Re: Ectopic questions (Long)
From: Harvey S. Marchbein, M.D. (anonymous@obgyn.net)
Sun, 30 Jul 2000 09:44:15 -0500 (CDT)
Long? Half of this would have been long. :-)
At Sat, 29 Jul 2000, geo_gal wrote:
>
>I am a 35 y.o. mother of one. I found out I was pregnant June 20th,
>after my expected period began with only light brown spotting (which
>lasted for almost 2 weeks). My BhCG levels were 379 on June 26 and 463
>on June 28. I went to the ER on June 26, because I was spotting, knew I
>was pregnant and awoke around 2 a.m. with strong pain just above my
>pubic bone. I was assessed by a triage nurse and shown into a room
>where I waited for 2 hours, alone. Not ONE person came to check in on
>me. The pain subsided somewhat and I felt that if no one at the
>hospital was concerned, perhaps I shouldn't be. So, I got dressed and
>went to tell a nurse I was leaving. It was a seemingly quiet night,
>only one patient visible in the ER, a sleeping elderly woman. I found
>the nurses chatting at the station. I didn't have to sign a release and
>I left to go home and get some sleep. I had an appointment at 7 a.m.
>with my doctor (a family practitioner). She felt I didn't have any
>predisposing factors for EP, and sent me for the 2 serial hCGs. I began
>to bleed (heavier than my normal mp) on July 6 and the bleeding ended
>July 13. It resumed on July 17th, and I went to the ER again. There, I
>had a repeat hCG (690) and an US and TV US. The ER doc told my husband
>and I that he suspected EP and called gyn for consult. Gyn came in
>short time later, and said something was detected in left fallopian tube
>(complex mass?). Gave option of D&C and laparoscopy that day (actually,
>as he was the ONLY ob/gyn in our community of 46,000, he said he could
>get to my surgery at around 2 a.m.). I asked what other options I might
>have. He said methotrexate was one. I asked him, based on the history
>of this situation, was there a hurry? He said no, I could get my hCG
>levels checked a couple more times and then see him with the results. My
>BhCG on July 19 was 586 and on July 21 was 405. Bleeding stopped on
>July 21. I have no symptoms of the pregnancy any more (no breast
>tenderness, no nausea, etc.). I saw the ob/gyn on July 24, where he did
>an internal to check for any tenderness. There was none. He said my
>pelvis was "clinically normal". I have not had any pelvic pain since
>June 26 episode (which seemed to be relieved after passing gas).

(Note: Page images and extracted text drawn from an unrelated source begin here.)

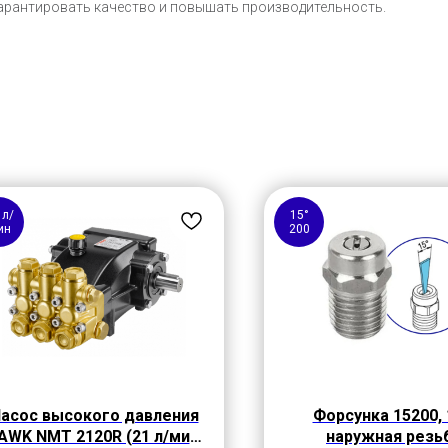
арантировать качество и повышать производительность.
 л/
15°
ин
200
асос высокого давления
Форсунка 15200, 
AWK NMT 2120R (21 л/мин,
наружная резь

>However, he said that my hCG levels were still high, and that chorionic
>villi must still be producing hCG. I wondered how my levels could be
>dropping steadily, but I supposedly have villi that are still producing
>hCG?
To be honest, my spider senses are tingling (refer to Spiderman comics
if your'e not familiar withthe term). The HCG level was going up at an
inadequate rate and dropping at an equally inadequate rate. This is an
ectopic until proved otherwise. Especially witht he pain in June and
the sono with a complex tubal mass. If you were lucky, you may have had
a tubal abortion but this needs to be followed up seriously and find out
why the HCG is still present and not dropping like a rock.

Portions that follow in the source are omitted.